Being in a long distance relationship is taxing, to say
the least. I, of all people, would never have expected myself to be in one. As
of today, my boyfriend has been gone for almost two month now. Wow, it’s weird
to think that it’s been that long. I talk to him all day and then I Skype him
all the time. But today was the first day that I actually realized that I can not
drive the 45 minutes it usually takes to get to his house. It’s crazy the
amount that I miss him right now.
He always tells me about how bad he’s feeling because he’s
so far away. I know he feels like it’s his fault that I’m sad sometimes. He
feels homesick for the first time. Until I came along, he had no intentions of
coming back to the states so soon.
Whenever people talk to me about it they always say that
the cheating is what is so hard for them. But, I honestly, have no desire to be
with anyone else beside him. When other guys, try to hit on me it really just
disgusts me. But, if it’s funny I tend to friend zone them.

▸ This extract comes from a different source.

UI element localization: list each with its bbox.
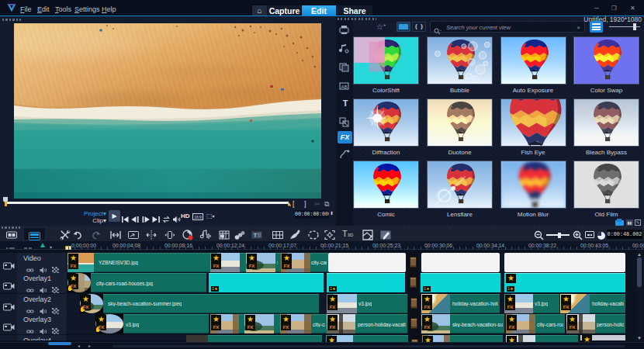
svg-text:AB: AB — [341, 85, 348, 89]
svg-text:T: T — [254, 232, 258, 239]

The hardest part about it all is the risks of the whole
thing. We have lots of plans for when he comes home from school. But not
everything can be set in stone because things are so up in the air.
It’s just such an abstract relationship. I can’t touch or
feel him. I can only see him because of the Internet but even still there is a
lot of solidarity in that. I trust him enough to accept it all to be true but
then again he’s only been gone for two months. Even in those two months I feel
like I’ve grown closer to him. Learned more about him.
Ew. The level of mush in this post… it’s gross.